Exercise objective> Since the pictures are not wanted, reproduce only the rest of the records, exactly as given.
==== Given entries ====
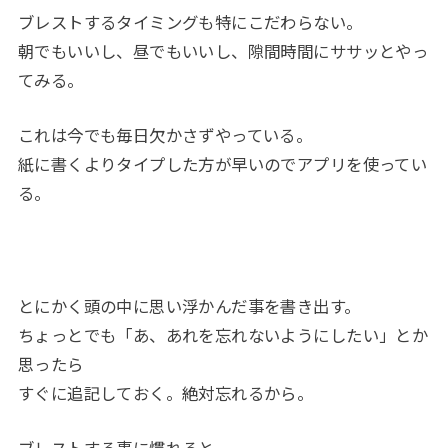
ブレストするタイミングも特にこだわらない。
朝でもいいし、昼でもいいし、隙間時間にササッとやっ
てみる。
これは今でも毎日欠かさずやっている。
紙に書くよりタイプした方が早いのでアプリを使ってい
る。
とにかく頭の中に思い浮かんだ事を書き出す。
ちょっとでも「あ、あれを忘れないようにしたい」とか
思ったら
すぐに追記しておく。絶対忘れるから。
ブレストする事に慣れると、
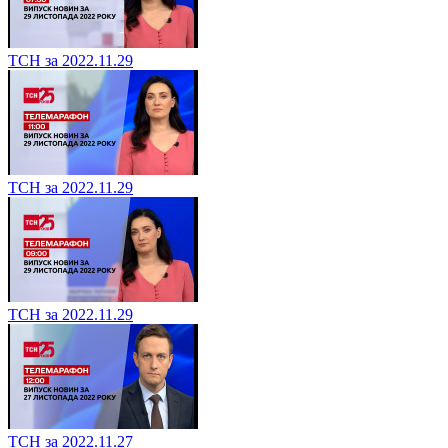
ТСН за 2022.11.29
ТСН за 2022.11.29
ТСН за 2022.11.29
ТСН за 2022.11.27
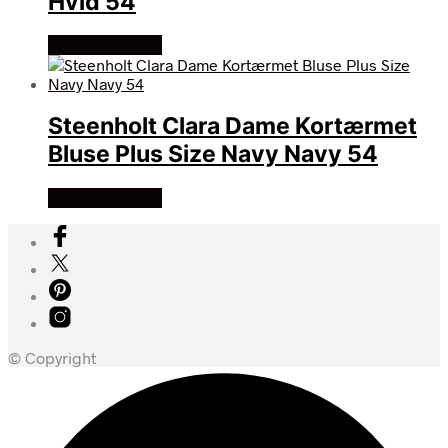
Hvid 54
Køb Hos dansk
Steenholt Clara Dame Kortærmet
Bluse Plus Size Navy Navy 54
Køb Hos dansk
© Copyright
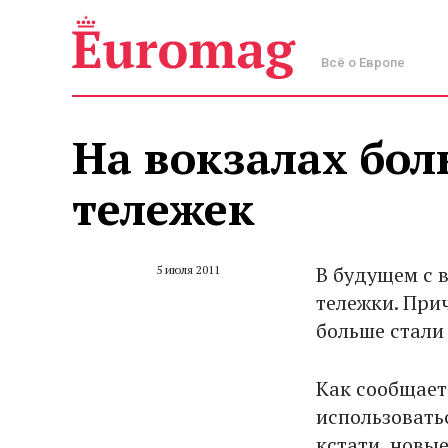
Всё о Европе
На вокзалах бол
тележек
В будущем с 
5 июля 2011
тележки. При
больше стали
Как сообщае
использоватьс
кстати, новые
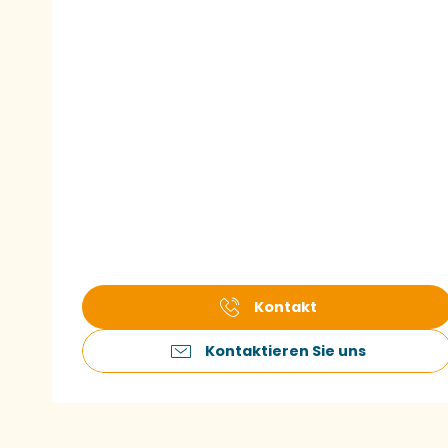
Kontakt
Kontaktieren Sie uns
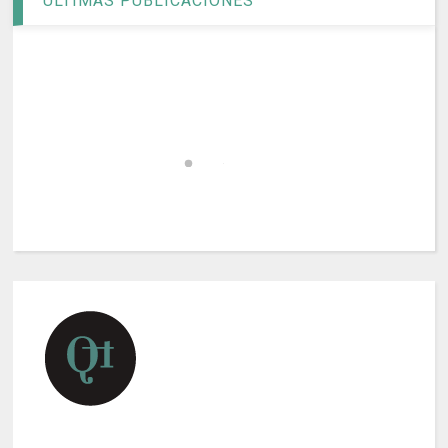
ÚLTIMAS PUBLICACIONES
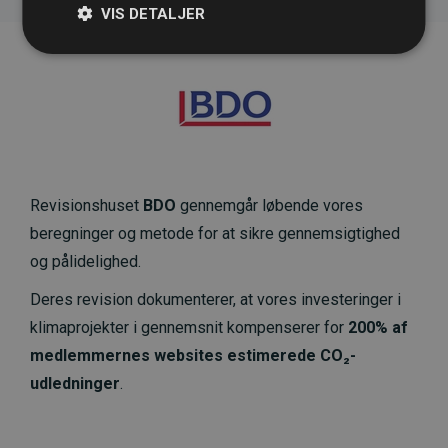
VIS DETALJER
Revisionshuset
BDO
gennemgår løbende vores
beregninger og metode for at sikre gennemsigtighed
og pålidelighed.
Deres revision dokumenterer, at vores investeringer i
klimaprojekter i gennemsnit kompenserer for
200% af
medlemmernes websites estimerede CO₂-
udledninger
.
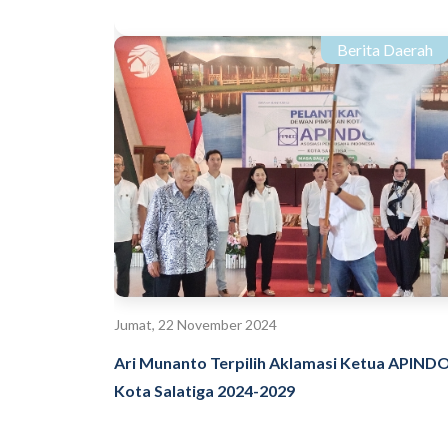
Berita Daerah
Jumat, 22 November 2024
Ari Munanto Terpilih Aklamasi Ketua APIND
Kota Salatiga 2024-2029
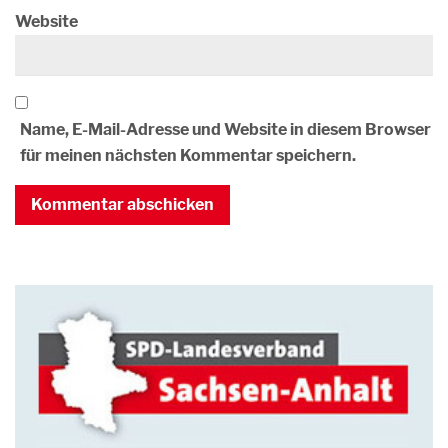
Website
Name, E-Mail-Adresse und Website in diesem Browser
für meinen nächsten Kommentar speichern.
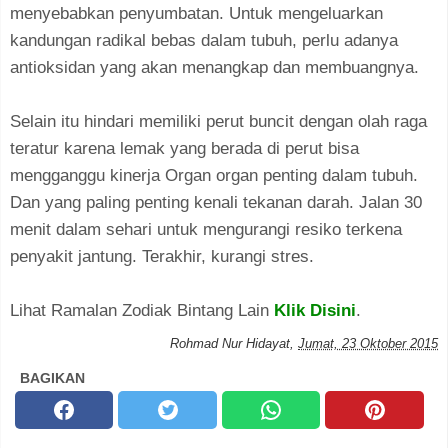
menyebabkan penyumbatan. Untuk mengeluarkan
kandungan radikal bebas dalam tubuh, perlu adanya
antioksidan yang akan menangkap dan membuangnya.
Selain itu hindari memiliki perut buncit dengan olah raga
teratur karena lemak yang berada di perut bisa
mengganggu kinerja Organ organ penting dalam tubuh.
Dan yang paling penting kenali tekanan darah. Jalan 30
menit dalam sehari untuk mengurangi resiko terkena
penyakit jantung. Terakhir, kurangi stres.
Lihat Ramalan Zodiak Bintang Lain
Klik Disini
.
Rohmad Nur Hidayat
,
Jumat, 23 Oktober 2015
BAGIKAN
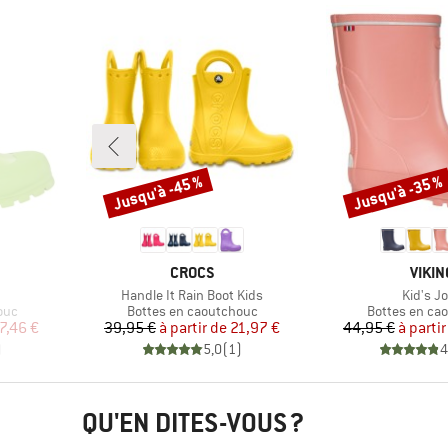
Jusqu'à -45 %
Jusqu'à -35 %
Remise
Remise
MARQUE
MARQ
CROCS
VIKIN
Article
Article
Handle It Rain Boot Kids
Kid's Jo
Product group
Product grou
ouc
Bottes en caoutchouc
Bottes en ca
duit
Prix
Prix réduit
Pr
Pr
7,46 €
39,95 €
à partir de
21,97 €
44,95 €
à partir
)
5,0
(
1
)
4
QU'EN DITES-VOUS ?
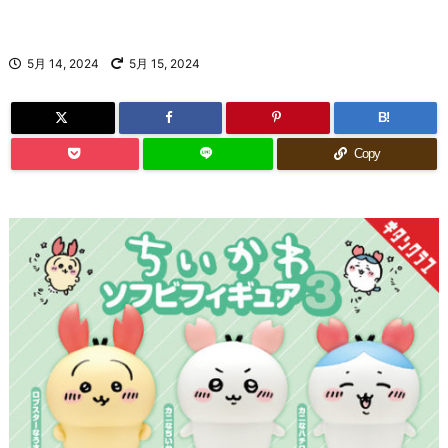
5月 14, 2024
5月 15, 2024
B!
Copy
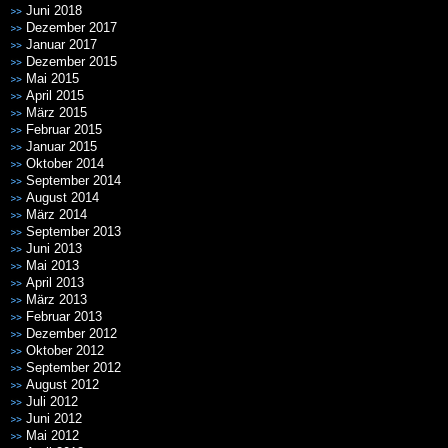
Juni 2018
Dezember 2017
Januar 2017
Dezember 2015
Mai 2015
April 2015
März 2015
Februar 2015
Januar 2015
Oktober 2014
September 2014
August 2014
März 2014
September 2013
Juni 2013
Mai 2013
April 2013
März 2013
Februar 2013
Dezember 2012
Oktober 2012
September 2012
August 2012
Juli 2012
Juni 2012
Mai 2012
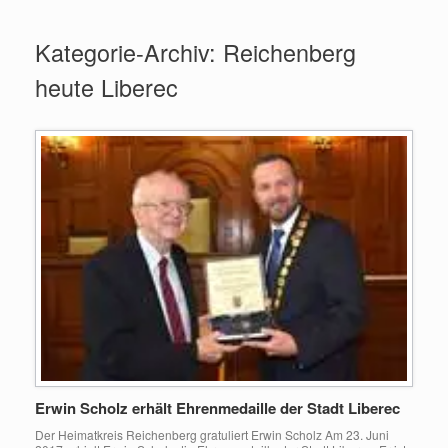
Zum
Inhalt
Kategorie-Archiv:
Reichenberg
springen
heute Liberec
Erwin Scholz erhält Ehrenmedaille der Stadt Liberec
Der Heimatkreis Reichenberg gratuliert Erwin Scholz Am 23. Juni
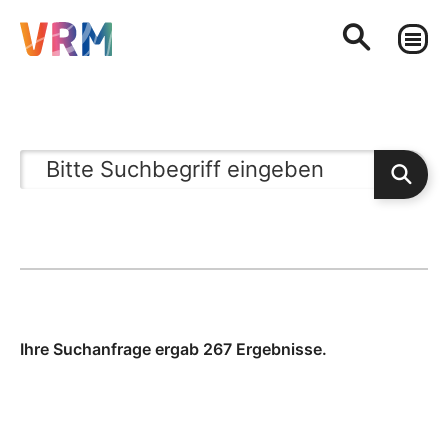
Ihre Suchanfrage ergab 267 Ergebnisse.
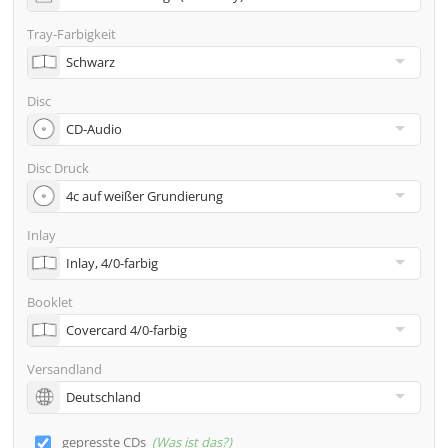
Adresse
Tray-Farbigkeit
Viele weitere Möglichkeiten wie 2. Lieferadressen,
Neutraler Versand usw. gern auf Anfrage
Disc
Disc Druck
Inlay
Booklet
Versandland
gepresste CDs
Was ist das?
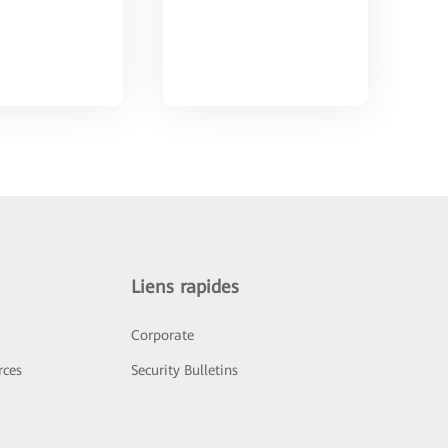
Liens rapides
Corporate
rces
Security Bulletins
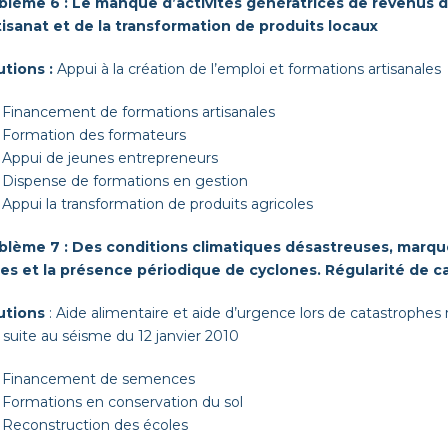
b­lème 6 : Le manque d’activités généra­tri­ces de revenus
tisanat et de la trans­for­ma­tion de pro­duits locaux
­tions :
Appui à la créa­tion de l’emploi et for­ma­tions artisanales
Finance­ment de for­ma­tions artisanales
For­ma­tion des formateurs
Appui de jeunes entrepreneurs
Dis­pense de for­ma­tions en gestion
Appui la trans­for­ma­tion de pro­duits agricoles
b­lème 7 : Des con­di­tions cli­ma­tiques désas­treuses, mar­qu
ies et la présence péri­odique de cyclones. Régu­lar­ité de ca
u­tions
: Aide ali­men­taire et aide d’urgence lors de cat­a­stro­phes
 suite au séisme du 12 jan­vier 2010
Finance­ment de semences
For­ma­tions en con­ser­va­tion du sol
Recon­struc­tion des écoles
====
Solved problem>
ブレストするタイミングも特にこだわらない。
朝でもいいし、昼でもいいし、隙間時間にササッとやっ
てみる。
これは今でも毎日欠かさずやっている。
紙に書くよりタイプした方が早いのでアプリを使ってい
る。
とにかく頭の中に思い浮かんだ事を書き出す。
ちょっとでも「あ、あれを忘れないようにしたい」とか
思ったら
すぐに追記しておく。絶対忘れるから。
ブレストする事に慣れると、
ТСН за 2022.11.29
ТСН за 2022.11.29
ТСН за 2022.11.29
ТСН за 2022.11.27
Hvid 54
Køb Hos dansk
Steenholt Clara Dame Kortærmet
Bluse Plus Size Navy Navy 54
Køb Hos dansk
© Copyright
Всё о Европе
На вокзалах бол
тележек
В будущем с 
5 июля 2011
тележки. При
больше стали
Как сообщае
использоватьс
кстати, новые
Kontakt
Kontaktieren Sie uns
ÚLTIMAS PUBLICACIONES
VIS DETALJER
Revisionshuset
BDO
gennemgår løbende vores
beregninger og metode for at sikre gennemsigtighed
og pålidelighed.
Deres revision dokumenterer, at vores investeringer i
klimaprojekter i gennemsnit kompenserer for
200% af
medlemmernes websites estimerede CO₂-
udledninger
.
Berita Daerah
Jumat, 22 November 2024
Ari Munanto Terpilih Aklamasi Ketua APIND
Kota Salatiga 2024-2029
Website
Name, E-Mail-Adresse und Website in diesem Browser
für meinen nächsten Kommentar speichern.
menyebabkan penyumbatan. Untuk mengeluarkan
kandungan radikal bebas dalam tubuh, perlu adanya
antioksidan yang akan menangkap dan membuangnya.
Selain itu hindari memiliki perut buncit dengan olah raga
teratur karena lemak yang berada di perut bisa
mengganggu kinerja Organ organ penting dalam tubuh.
Dan yang paling penting kenali tekanan darah. Jalan 30
menit dalam sehari untuk mengurangi resiko terkena
penyakit jantung. Terakhir, kurangi stres.
Lihat Ramalan Zodiak Bintang Lain
Klik Disini
.
Rohmad Nur Hidayat
,
Jumat, 23 Oktober 2015
BAGIKAN
Jusqu'à -45 %
Jusqu'à -35 %
Remise
Remise
MARQUE
MARQ
CROCS
VIKIN
Article
Article
Handle It Rain Boot Kids
Kid's Jo
Product group
Product grou
ouc
Bottes en caoutchouc
Bottes en ca
duit
Prix
Prix réduit
Pr
Pr
7,46 €
39,95 €
à partir de
21,97 €
44,95 €
à partir
)
5,0
(
1
)
4
QU'EN DITES-VOUS ?
5月 14, 2024
5月 15, 2024
B!
Copy
Juni 2018
Dezember 2017
Januar 2017
Dezember 2015
Mai 2015
April 2015
März 2015
Februar 2015
Januar 2015
Oktober 2014
September 2014
August 2014
März 2014
September 2013
Juni 2013
Mai 2013
April 2013
März 2013
Februar 2013
Dezember 2012
Oktober 2012
September 2012
August 2012
Juli 2012
Juni 2012
Mai 2012
Zum
Inhalt
Kategorie-Archiv:
Reichenberg
springen
heute Liberec
Erwin Scholz erhält Ehrenmedaille der Stadt Liberec
Der Heimatkreis Reichenberg gratuliert Erwin Scholz Am 23. Juni
Ihre Suchanfrage ergab 267 Ergebnisse.
Adresse
Tray-Farbigkeit
Viele weitere Möglichkeiten wie 2. Lieferadressen,
Neutraler Versand usw. gern auf Anfrage
Disc
Disc Druck
Inlay
Booklet
Versandland
gepresste CDs
Was ist das?
Liens rapides
Corporate
rces
Security Bulletins
b­lème 6 : Le manque d’activités généra­tri­ces de revenus
tisanat et de la trans­for­ma­tion de pro­duits locaux
­tions :
Appui à la créa­tion de l’emploi et for­ma­tions artisanales
Finance­ment de for­ma­tions artisanales
For­ma­tion des formateurs
Appui de jeunes entrepreneurs
Dis­pense de for­ma­tions en gestion
Appui la trans­for­ma­tion de pro­duits agricoles
b­lème 7 : Des con­di­tions cli­ma­tiques désas­treuses, mar­qu
ies et la présence péri­odique de cyclones. Régu­lar­ité de ca
u­tions
: Aide ali­men­taire et aide d’urgence lors de cat­a­stro­phes
 suite au séisme du 12 jan­vier 2010
Finance­ment de semences
For­ma­tions en con­ser­va­tion du sol
Recon­struc­tion des écoles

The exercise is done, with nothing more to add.